_WHAT IS EXPECTED:_ When the word "Política" shows up in a line of the data below, copy that whole line.

Saved data entries:
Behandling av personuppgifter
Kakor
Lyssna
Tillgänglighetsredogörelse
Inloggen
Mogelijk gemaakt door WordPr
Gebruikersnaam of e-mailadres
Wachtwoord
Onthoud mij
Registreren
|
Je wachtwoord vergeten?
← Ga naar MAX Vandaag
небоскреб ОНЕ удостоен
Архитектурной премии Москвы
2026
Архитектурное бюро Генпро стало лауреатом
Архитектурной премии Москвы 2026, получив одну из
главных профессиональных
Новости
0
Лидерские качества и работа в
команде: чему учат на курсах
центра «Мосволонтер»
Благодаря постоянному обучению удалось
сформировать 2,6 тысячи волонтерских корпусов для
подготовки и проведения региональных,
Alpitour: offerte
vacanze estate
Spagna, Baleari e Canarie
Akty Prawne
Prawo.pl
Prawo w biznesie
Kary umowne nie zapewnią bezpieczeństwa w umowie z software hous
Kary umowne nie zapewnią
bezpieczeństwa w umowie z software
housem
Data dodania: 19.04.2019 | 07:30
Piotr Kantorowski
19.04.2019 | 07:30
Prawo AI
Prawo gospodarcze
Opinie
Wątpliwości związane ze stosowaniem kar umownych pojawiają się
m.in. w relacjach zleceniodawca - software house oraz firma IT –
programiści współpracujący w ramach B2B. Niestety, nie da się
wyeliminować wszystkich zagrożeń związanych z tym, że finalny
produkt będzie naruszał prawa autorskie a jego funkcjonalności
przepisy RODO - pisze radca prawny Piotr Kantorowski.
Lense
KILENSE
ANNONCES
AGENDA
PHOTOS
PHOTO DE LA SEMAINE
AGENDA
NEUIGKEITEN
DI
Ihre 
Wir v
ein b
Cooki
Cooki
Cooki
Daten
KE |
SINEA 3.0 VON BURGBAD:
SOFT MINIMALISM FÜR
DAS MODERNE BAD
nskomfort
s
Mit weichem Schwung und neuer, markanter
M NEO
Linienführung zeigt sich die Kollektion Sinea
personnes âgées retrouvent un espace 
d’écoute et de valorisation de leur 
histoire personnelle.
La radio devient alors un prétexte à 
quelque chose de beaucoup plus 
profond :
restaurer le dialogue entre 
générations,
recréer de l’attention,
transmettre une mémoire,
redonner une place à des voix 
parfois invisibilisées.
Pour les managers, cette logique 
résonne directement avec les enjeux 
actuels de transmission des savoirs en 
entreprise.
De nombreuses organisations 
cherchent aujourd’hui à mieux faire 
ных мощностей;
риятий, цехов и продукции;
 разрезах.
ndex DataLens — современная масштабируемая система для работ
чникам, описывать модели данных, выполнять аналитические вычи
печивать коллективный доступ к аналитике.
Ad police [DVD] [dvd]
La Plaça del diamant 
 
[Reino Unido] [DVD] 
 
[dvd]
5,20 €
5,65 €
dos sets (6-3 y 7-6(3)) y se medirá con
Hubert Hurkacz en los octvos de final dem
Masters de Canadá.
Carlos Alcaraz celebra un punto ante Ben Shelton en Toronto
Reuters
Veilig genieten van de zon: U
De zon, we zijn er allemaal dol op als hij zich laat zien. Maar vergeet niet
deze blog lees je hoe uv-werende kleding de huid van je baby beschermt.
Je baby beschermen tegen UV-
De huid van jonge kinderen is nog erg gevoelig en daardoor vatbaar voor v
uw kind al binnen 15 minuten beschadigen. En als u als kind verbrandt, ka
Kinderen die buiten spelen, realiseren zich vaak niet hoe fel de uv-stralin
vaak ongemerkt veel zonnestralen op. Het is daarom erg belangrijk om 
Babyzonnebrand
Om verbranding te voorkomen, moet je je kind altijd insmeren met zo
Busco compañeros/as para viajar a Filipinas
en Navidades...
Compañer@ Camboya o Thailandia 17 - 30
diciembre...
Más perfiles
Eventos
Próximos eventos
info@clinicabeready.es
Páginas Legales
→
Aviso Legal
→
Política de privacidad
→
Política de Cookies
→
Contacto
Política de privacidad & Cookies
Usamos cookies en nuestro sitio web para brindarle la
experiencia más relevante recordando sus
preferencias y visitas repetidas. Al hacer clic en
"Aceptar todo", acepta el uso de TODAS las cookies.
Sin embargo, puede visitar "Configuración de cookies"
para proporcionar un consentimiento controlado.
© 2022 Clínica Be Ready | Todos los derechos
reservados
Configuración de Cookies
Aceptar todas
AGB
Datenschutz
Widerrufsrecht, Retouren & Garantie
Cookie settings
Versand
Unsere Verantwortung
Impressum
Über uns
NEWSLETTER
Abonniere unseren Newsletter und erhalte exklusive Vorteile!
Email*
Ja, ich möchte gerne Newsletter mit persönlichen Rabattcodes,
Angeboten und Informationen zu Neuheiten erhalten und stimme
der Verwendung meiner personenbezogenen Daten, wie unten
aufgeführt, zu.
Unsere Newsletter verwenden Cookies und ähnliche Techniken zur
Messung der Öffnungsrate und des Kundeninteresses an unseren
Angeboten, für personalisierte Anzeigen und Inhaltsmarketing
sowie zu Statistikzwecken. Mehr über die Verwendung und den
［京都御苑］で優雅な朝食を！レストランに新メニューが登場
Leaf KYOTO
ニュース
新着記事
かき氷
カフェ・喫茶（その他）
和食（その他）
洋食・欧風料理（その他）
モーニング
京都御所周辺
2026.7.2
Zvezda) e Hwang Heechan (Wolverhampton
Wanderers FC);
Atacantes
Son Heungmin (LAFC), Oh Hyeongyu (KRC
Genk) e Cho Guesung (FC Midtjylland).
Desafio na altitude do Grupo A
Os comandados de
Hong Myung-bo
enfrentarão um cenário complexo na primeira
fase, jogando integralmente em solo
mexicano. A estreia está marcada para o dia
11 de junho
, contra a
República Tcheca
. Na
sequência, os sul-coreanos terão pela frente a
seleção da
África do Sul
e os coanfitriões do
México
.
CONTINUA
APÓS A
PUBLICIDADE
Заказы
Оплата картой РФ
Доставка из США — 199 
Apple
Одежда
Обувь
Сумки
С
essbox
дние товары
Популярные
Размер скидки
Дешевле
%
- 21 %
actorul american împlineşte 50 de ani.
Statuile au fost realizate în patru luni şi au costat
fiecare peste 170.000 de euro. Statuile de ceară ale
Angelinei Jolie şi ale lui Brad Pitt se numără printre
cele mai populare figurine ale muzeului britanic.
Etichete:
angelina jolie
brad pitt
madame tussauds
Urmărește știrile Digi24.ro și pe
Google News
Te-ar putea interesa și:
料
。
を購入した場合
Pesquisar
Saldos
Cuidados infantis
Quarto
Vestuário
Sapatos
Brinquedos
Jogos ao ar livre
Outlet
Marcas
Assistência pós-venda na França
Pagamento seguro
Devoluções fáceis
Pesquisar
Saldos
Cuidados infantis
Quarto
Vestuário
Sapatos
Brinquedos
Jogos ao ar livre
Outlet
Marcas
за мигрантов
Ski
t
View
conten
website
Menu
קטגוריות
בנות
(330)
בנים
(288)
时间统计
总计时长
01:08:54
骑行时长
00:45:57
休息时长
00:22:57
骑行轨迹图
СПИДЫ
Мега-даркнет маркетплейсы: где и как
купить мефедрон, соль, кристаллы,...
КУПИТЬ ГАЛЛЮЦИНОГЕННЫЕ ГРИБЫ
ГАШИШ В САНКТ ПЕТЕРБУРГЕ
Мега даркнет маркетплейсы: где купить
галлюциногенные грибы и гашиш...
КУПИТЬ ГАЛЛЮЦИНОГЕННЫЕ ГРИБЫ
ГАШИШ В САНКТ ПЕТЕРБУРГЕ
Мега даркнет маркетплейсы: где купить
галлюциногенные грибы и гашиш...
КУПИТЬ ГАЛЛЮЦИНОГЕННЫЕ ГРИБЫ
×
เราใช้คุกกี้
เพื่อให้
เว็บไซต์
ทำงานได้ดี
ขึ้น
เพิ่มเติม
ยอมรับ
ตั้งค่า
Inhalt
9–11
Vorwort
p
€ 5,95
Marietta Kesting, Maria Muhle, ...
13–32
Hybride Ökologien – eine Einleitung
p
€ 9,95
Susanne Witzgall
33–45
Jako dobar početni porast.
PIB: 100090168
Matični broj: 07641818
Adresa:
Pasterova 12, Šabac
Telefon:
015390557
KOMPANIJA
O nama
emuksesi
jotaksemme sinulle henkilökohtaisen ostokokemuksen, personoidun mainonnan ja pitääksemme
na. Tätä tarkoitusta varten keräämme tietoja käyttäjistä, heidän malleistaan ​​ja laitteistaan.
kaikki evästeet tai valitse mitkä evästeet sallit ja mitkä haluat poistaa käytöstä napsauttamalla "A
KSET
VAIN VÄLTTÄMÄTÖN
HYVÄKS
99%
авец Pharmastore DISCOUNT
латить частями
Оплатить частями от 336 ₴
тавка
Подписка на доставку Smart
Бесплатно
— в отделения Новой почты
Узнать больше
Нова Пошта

_ANSWER TO THE EXERCISE:_
Política de privacidad
Política de Cookies
Política de privacidad & Cookies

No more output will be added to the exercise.